▶ _Information given_
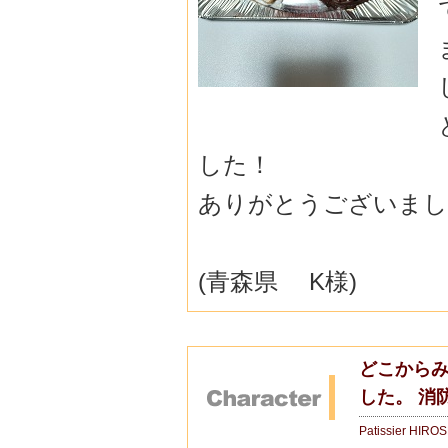
した！
ありがとうございました(
(青森県 K様)
どこから
した。 消
Patissier HIRO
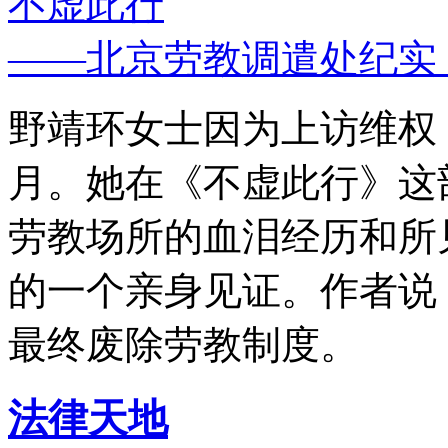
不虚此行
——北京劳教调遣处纪实
野靖环女士因为上访维权，
月。她在《不虚此行》这
劳教场所的血泪经历和所
的一个亲身见证。作者说
最终废除劳教制度。
法律天地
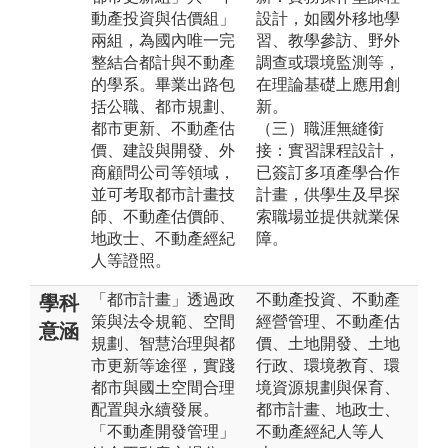
動產投資與估價組」
設計，如國外移地學
兩組，為國內唯一完
習、教學參訪、野外
整結合都計與不動產
調查或環境監測等，
的學系。畢業出路包
在理論基礎上應用創
括公職、都市規劃、
新。
都市更新、不動產估
（三）職涯無縫銜
價、建設與開發、外
接：實習課程設計，
商顧問公司等領域，
已簽訂多項產學合作
並可考取都市計畫技
計畫，供學生及早探
師、不動產估價師、
索職場並提供就業保
地政士、不動產經紀
障。
人等證照。
「都市計畫」透過政
不動產投資、不動產
學科
策與法令規範、空間
經營管理、不動產估
意涵
規劃、智慧治理與都
價、土地開發、土地
市更新等途徑，實踐
行政、環境教育、環
都市與國土空間合理
境資源規劃與保育、
配置與永續發展。
都市計畫、地政士、
「不動產開發管理」
不動產經紀人等人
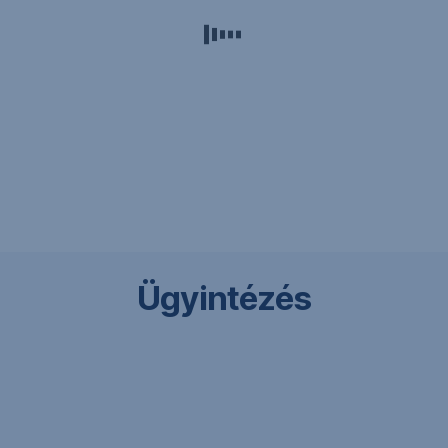
Ügyintézés
Hirdetmények
Üzletszabályzat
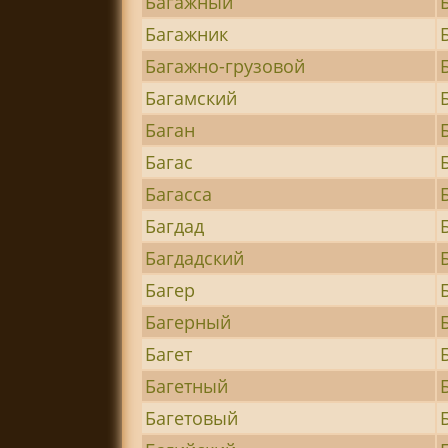
Багажный
Багажник
Багажно-грузовой
Багамский
Баган
Багас
Багасса
Багдад
Багдадский
Багер
Багерный
Багет
Багетный
Багетовый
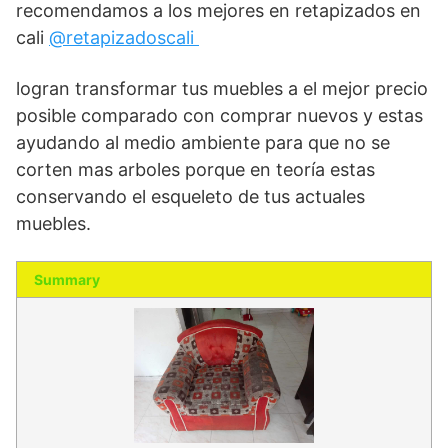
recomendamos a los mejores en retapizados en
cali
@retapizadoscali
logran transformar tus muebles a el mejor precio
posible comparado con comprar nuevos y estas
ayudando al medio ambiente para que no se
corten mas arboles porque en teoría estas
conservando el esqueleto de tus actuales
muebles.
Summary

▶ _Problem requirements_
Copy out the entries verbatim, but skip every picture.

▶ _Answer section_
した！
ありがとうございました(
(青森県 K様)
どこから
した。 消
Patissier HIRO
不虚此行
——北京劳教调遣处纪实
野靖环女士因为上访维权，
月。她在《不虚此行》这
劳教场所的血泪经历和所
的一个亲身见证。作者说
最终废除劳教制度。
法律天地
動產投資與估價組」
設計，如國外移地學
兩組，為國內唯一完
習、教學參訪、野外
整結合都計與不動產
調查或環境監測等，
的學系。畢業出路包
在理論基礎上應用創
括公職、都市規劃、
新。
都市更新、不動產估
（三）職涯無縫銜
價、建設與開發、外
接：實習課程設計，
商顧問公司等領域，
已簽訂多項產學合作
並可考取都市計畫技
計畫，供學生及早探
師、不動產估價師、
索職場並提供就業保
地政士、不動產經紀
障。
人等證照。
「都市計畫」透過政
不動產投資、不動產
學科
策與法令規範、空間
經營管理、不動產估
意涵
規劃、智慧治理與都
價、土地開發、土地
市更新等途徑，實踐
行政、環境教育、環
都市與國土空間合理
境資源規劃與保育、
配置與永續發展。
都市計畫、地政士、
「不動產開發管理」
不動產經紀人等人
Ügyintézés
Hirdetmények
Üzletszabályzat
Багажный
Багажник
Багажно-грузовой
Багамский
Баган
Багас
Багасса
Багдад
Багдадский
Багер
Багерный
Багет
Багетный
Багетовый
recomendamos a los mejores en retapizados en
cali
@retapizadoscali
logran transformar tus muebles a el mejor precio
posible comparado con comprar nuevos y estas
ayudando al medio ambiente para que no se
corten mas arboles porque en teoría estas
conservando el esqueleto de tus actuales
muebles.
Summary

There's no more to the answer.